When testing for the difference between two population means, we assume that the two populations are distributed normally. Further, we assume that they have equal and unknown variances. We always make use of the student’s t-distribution where the test statistic is given by:
$$
t=\frac{\left(\bar{X}_{1}-\bar{X}_{2}\right)-\left(\mu_{1}-\mu_{2}\right)}{\sqrt{\frac{s_{p}^{2}}{n_{1}}+\frac{s_{p}^{2}}{n_{2}}}}=\frac{\left(\bar{X}_{1}-\bar{X}_{2}\right)-\left(\mu_{1}-\mu_{2}\right)}{s_p\left(\sqrt{\frac{1}{n_{1}}+\frac{1}{n_{2}}}\right)}
$$
Where \(s_p^2\) is pooled estimator of the common variance and is given by:
$$
s_{p}^{2}=\frac{\left(n_{1}-1\right) s_{1}^{2}+\left(n_{2}-1\right) s_{2}^{2}}{n_{1}+n_{2}-2}
$$
Also, the variables are defined as follows:
\(\bar{X}_1\) = Mean of the first sample.
\(\bar{X}_2\) = Mean of the second sample.
\(s_1^2\) = Variance of the first sample.
\(s_2^2\) = Variance of the second sample.
\(n_1\) = Sample size of the first sample.
\(n_2\) = Sample size of the second sample.
Nutritionists want to establish whether obese patients on a new special diet have a lower weight than the control group.

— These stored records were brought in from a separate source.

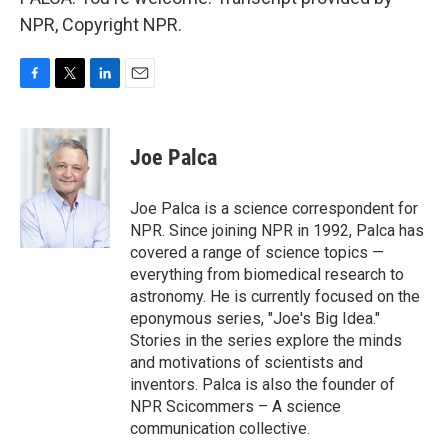
NPR, Copyright NPR.
F
T
L
E
a
w
i
m
c
i
n
a
e
t
k
i
Joe Palca
b
t
e
l
o
e
d
o
r
I
Joe Palca is a science correspondent for
k
n
NPR. Since joining NPR in 1992, Palca has
covered a range of science topics —
everything from biomedical research to
astronomy. He is currently focused on the
eponymous series, "Joe's Big Idea."
Stories in the series explore the minds
and motivations of scientists and
inventors. Palca is also the founder of
NPR Scicommers – A science
communication collective.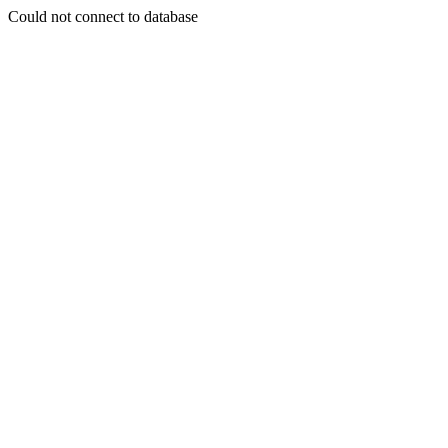
Could not connect to database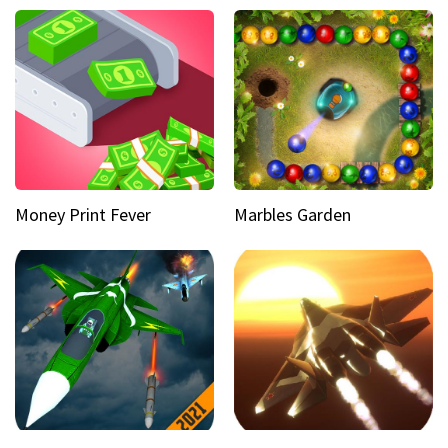
Money Print Fever
Marbles Garden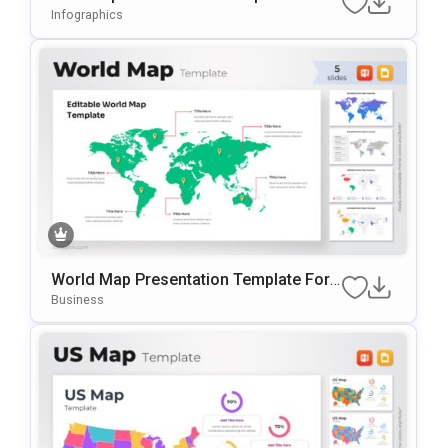
OwerPoint & Google Slides
Infographics
World Map Presentation Template For
PowerPoint & Google Slides
Business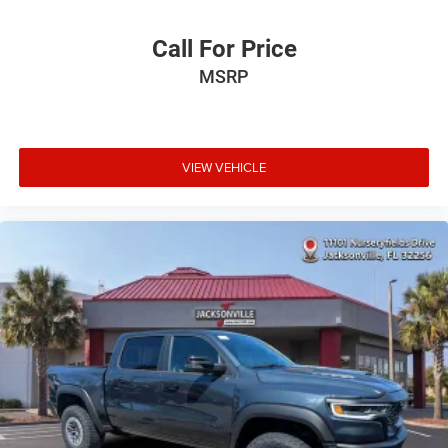
Call For Price
MSRP
VIEW VEHICLE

After six weeks, the average weight of 10 patients (group A) on the special diet is 75kg, while that of 10 more patients of the control group (B) is 72kg. Carry out a 5% test to determine if the patients on the special diet have a lower weight.
Additional information: \(\sum A^2 = 59520\) and \(\sum B^2 =56430 \).
Solution
As is the norm, start by stating the hypothesis:
$$H_0: µ_1 – µ_2 = 0\ \text{Vs}\ H_a∶ µ_1 – µ_2 ≠ 0,$$
We assume that the two samples have equal variances, are independent, and distributed normally. Then, under H0,
$$ \frac { \bar { B } -\bar { A } }{ S\sqrt { \frac { 1 }{ m } +\frac { 1 }{ n } } } \sim { t }_{ m+n-2 } $$
Note that the sample variance is given by:
$$s^2=\frac{\sum X^2 -n\bar{X}^2}{n-1}$$
So,
$$ \begin{align*} { S }_{ A }^{ 2 } & =\frac { \left\{ 59520-{ \left( 10\ast { 75 }^{ 2 } \right) } \right\} }{ 9 } =363.33 \\ { S }_{ B }^{ 2 } & =\frac { \left\{ 56430-{ \left( 10\ast { 72}^{ 2 } \right) } \right\} }{ 9 } =510 \\ \end{align*} $$
$$
Therefore,
$$ S^p_2 =\cfrac {(9 × 363.33 + 9 × 510)}{(10 + 10 -2)} = 436.665 $$
And
$$ \text{Test statistic} =\cfrac {(75 -72)}{ \left\{ \sqrt{439.665} × \sqrt{ \left(\frac {1}{10} + \frac {1}{10}\right)} \right\} }= 0.3210 $$
Our test statistic (0.3210) is less than the upper 5% point (1.734) of the t-distribution with 18 degrees of freedom.
Therefore, we do not have sufficient evidence to reject the H0 at 5% significance. As such, it is reasonable to conclude that the special diet has the same effect on body weight as the placebo.
Note to candidates: You could choose to work with the p-value and determine P(t18 > 0.937) and then establish whether this probability is less than 0.05. Working out the problem this way would lead to the same conclusion as above.
Suppose we replace ‘>’ with ‘≠’ in H1 in the example above, would the decision rule change?
Replacing ‘>’ with ‘≠’ in H1 would change the test from a one-tailed one to a two-tailed test. We would compute the test statistic just as demonstrated above. However, we would have to divide the level of significance by two and compare the test statistic to both the lower and upper 2.5% points of the t18-distribution (±2.101).
Since our test statistic lies within these limits (non-rejection region), the decision rule would, therefore, remain unchanged.